Investir dans la pierre en France reste l’un des projets prioritaires pour les Français de l’étranger. Qu’il s’agisse de préparer sa retraite, de se constituer un patrimoine ou de s’assurer un pied-à-terre pour un éventuel retour, l’immobilier hexagonal conserve une aura de valeur refuge. Cependant, entre les nouvelles régulations environnementales, l’évolution des taux et les mutations géographiques, la donne change. Suite à la publication du baromètre de l’investissement immobilier non-résident de la société Immoneos, nous vous proposons un tour d’horizon complet !
Le marché immobilier français à l'horizon 2030
Selon les analyses de la Banque Mondiale, l’investissement mondial d’ici 2030 va connaître une « nouvelle donne » marquée par un ralentissement de la croissance du capital productif, ce qui renforce l’attrait pour les actifs tangibles et sécurisés comme l’immobilier européen. Mais, aujourd’hui, le marché immobilier français traverse une période de transition majeure, alors est-ce toujours intéressant d’investir en France ?

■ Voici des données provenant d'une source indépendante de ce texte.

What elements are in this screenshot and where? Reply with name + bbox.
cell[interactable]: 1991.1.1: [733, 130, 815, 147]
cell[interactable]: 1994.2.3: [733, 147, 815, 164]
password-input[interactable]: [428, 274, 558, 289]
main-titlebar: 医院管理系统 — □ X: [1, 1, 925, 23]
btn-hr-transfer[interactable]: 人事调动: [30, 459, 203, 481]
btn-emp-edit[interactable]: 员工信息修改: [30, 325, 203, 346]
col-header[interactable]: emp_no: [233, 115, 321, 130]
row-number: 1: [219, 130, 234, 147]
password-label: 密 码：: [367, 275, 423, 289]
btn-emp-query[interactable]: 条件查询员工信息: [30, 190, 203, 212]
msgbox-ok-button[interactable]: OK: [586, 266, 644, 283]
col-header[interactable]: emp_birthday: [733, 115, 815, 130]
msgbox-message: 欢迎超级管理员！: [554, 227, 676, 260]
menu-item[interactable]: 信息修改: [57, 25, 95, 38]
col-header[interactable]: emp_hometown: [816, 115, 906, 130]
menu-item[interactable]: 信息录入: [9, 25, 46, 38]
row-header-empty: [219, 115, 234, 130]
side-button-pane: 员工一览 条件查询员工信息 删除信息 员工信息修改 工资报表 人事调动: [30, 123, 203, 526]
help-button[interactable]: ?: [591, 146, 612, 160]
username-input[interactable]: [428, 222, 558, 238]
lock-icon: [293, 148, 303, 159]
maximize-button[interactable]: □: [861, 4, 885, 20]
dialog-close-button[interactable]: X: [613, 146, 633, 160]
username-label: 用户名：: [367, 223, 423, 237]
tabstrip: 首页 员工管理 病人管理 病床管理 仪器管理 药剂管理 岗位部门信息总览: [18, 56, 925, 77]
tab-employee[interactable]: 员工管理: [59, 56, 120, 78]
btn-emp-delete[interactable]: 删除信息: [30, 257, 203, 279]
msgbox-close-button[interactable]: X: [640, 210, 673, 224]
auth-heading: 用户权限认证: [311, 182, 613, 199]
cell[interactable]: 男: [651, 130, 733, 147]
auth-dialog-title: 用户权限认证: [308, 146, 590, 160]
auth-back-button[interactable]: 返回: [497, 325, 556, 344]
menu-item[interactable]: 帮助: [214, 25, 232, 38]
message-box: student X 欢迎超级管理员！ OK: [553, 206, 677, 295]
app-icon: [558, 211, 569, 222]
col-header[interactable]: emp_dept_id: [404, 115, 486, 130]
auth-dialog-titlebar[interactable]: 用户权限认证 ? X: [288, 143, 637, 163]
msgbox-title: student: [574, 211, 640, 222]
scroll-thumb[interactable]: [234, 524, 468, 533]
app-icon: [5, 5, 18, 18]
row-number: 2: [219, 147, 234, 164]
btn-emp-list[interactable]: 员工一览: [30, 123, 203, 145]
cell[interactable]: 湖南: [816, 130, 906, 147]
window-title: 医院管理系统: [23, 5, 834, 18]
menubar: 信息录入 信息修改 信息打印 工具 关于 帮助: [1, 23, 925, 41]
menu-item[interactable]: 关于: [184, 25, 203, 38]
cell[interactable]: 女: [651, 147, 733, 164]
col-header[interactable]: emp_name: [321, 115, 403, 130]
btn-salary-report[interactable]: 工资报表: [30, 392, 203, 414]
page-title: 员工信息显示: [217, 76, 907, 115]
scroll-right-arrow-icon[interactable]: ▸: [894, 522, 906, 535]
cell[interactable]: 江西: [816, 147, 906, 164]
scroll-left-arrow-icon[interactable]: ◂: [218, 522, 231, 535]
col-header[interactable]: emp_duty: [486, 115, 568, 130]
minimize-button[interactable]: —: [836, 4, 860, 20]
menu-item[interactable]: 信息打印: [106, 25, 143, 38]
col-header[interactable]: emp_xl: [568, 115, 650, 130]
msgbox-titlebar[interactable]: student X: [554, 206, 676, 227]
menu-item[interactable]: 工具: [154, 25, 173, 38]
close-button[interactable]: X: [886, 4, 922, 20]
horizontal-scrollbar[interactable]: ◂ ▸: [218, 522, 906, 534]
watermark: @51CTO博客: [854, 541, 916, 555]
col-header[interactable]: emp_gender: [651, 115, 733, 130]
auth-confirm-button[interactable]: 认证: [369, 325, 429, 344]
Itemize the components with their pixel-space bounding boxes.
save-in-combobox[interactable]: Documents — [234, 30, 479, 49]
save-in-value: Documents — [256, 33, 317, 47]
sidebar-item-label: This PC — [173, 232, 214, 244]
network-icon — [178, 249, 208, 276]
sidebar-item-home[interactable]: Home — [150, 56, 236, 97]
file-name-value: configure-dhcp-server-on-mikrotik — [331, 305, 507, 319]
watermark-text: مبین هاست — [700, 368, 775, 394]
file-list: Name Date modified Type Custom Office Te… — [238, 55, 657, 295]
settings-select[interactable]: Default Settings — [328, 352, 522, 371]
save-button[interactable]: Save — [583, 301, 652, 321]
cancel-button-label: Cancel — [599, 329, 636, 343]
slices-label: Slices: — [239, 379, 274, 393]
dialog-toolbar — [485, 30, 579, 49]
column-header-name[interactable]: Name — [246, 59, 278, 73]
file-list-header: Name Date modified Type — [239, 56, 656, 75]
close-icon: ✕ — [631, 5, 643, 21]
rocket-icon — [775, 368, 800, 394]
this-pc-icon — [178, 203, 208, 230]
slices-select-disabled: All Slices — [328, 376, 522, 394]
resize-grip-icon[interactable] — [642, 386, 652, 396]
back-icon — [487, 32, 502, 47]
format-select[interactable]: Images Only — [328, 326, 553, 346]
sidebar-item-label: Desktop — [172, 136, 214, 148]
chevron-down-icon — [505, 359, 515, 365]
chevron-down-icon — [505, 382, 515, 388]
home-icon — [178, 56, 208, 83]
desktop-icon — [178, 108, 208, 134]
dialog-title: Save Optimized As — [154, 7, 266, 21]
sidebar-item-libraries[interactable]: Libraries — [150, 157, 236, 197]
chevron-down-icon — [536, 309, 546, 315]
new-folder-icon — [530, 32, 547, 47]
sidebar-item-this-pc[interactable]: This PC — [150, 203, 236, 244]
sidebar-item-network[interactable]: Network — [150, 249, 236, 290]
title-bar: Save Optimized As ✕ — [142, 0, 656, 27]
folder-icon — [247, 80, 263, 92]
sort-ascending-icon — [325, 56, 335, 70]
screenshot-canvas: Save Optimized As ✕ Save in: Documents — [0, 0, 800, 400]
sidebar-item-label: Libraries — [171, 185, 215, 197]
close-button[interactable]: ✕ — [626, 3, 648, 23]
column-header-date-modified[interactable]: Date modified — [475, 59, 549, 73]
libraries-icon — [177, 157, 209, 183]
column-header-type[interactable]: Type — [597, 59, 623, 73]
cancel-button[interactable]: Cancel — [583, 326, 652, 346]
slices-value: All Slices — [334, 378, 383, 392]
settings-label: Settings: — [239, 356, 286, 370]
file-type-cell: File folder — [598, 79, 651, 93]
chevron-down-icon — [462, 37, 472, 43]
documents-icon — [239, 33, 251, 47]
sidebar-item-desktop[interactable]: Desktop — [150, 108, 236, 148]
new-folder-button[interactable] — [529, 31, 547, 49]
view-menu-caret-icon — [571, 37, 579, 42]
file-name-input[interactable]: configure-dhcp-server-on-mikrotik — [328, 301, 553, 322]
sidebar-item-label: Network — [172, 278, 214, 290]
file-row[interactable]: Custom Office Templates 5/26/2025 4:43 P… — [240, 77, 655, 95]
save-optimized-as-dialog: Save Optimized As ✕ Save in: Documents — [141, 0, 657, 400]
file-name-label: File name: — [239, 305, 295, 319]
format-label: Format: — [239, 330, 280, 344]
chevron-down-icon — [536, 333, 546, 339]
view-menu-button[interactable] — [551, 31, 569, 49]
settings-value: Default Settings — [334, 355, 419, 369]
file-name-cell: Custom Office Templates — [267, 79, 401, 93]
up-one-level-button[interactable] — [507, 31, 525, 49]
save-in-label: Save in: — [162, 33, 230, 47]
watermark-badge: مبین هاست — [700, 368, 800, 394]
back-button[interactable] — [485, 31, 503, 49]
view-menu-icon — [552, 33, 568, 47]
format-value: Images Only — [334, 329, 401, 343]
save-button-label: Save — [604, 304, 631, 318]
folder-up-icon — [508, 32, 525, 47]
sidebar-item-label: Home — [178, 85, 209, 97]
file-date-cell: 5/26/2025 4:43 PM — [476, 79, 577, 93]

Il est vrai que certains experts, comme le souligne Le Blog Patrimoine, affichent un optimisme modéré. La hausse des taux d’intérêt constatée ces dernières années a durablement réduit le pouvoir d’achat immobilier des ménages. Pourtant, pour l’investisseur expatrié, cette baisse de la demande locale peut représenter une opportunité de négociation, à condition de viser des secteurs à forte valeur ajoutée. A l’inverse, il existe des leviers de croissance, comme celui identifié pour la fin de la décennie et qui se situe dans les Alpes. Avec l’attribution des Jeux Olympiques d’hiver de 2030, certaines stations de montagne voient leurs perspectives s’envoler. Selon Capital, des stations comme La Plagne, Bozel ou encore les stations des Alpes du Sud bénéficient d’investissements massifs en infrastructures. Investir maintenant dans ces zones avant que les prix ne s’ajustent totalement à l’effet « JO » est une stratégie de plus en plus prisée par les non-résidents.
Enfin, comme nous le précisions dans le guide immobilier, publié en début d’année, 2026, marque un tournant où l’emplacement ne suffit plus : la performance énergétique (DPE) devient le critère central. Pour un expatrié, faire le « bon achat » en France nécessite aujourd’hui une vision à long terme, en privilégiant des villes dynamiques capables de résister aux cycles économiques.
Acheter en France depuis l'étranger, un parcours semé d'embûches
Si la volonté d’investir est là, la réalisation concrète du projet pour un expatrié s’apparente souvent à un parcours du combattant. Les obstacles sont à la fois bancaires, administratifs et logistiques.
Le point de blocage numéro un, c’est, évidemment, le financement. Au fil des ans, les banques françaises sont de plus en plus sélectives avec les non-résidents. Ainsi, là où un résident peut parfois emprunter avec 10 % d’apport, un expatrié devra souvent mobiliser entre 20 % et 30 % de la valeur du bien. De plus lors du calcul de votre capacité d’emprunt, si vous percevez vos revenus dans une devise autre que l’Euro (Dollar, Franc Suisse, Dirham), les banques appliquent des décotes de prudence pour se protéger du risque de change, réduisant de facto votre potentiel. Enfin, alors que c’est obligatoire d’y souscrire, il est parfois complexe de trouver une assurance qui couvre les résidents de certains pays jugés « à risque » par les institutions financières.

Face à ces difficultés, des services spécialisés, comme France Pay et son partenaire Carte financement, ont vu le jour. Ces acteurs proposent des solutions « clés en main », du compte en Banque, du crédit sans oublier la recherche du bien et sa mise en location, en passant par le suivi des travaux (Investir à 5 000 km de distance rend les visites et la gestion des travaux complexes). Pour beaucoup d’expatriés, déléguer est devenu la seule manière de sécuriser leur investissement sans avoir à multiplier les allers-retours coûteux.
Le baromètre Immoneos 2026 ou le triomphe des villes moyennes
Alors que faire et où le faire ? La publication du dernier baromètre Immoneos apporte un éclairage inédit sur les comportements réels des investisseurs non-résidents. Le constat est sans appel : les expatriés français délaissent les grandes métropoles au profit des villes moyennes. Pourquoi pas vous ?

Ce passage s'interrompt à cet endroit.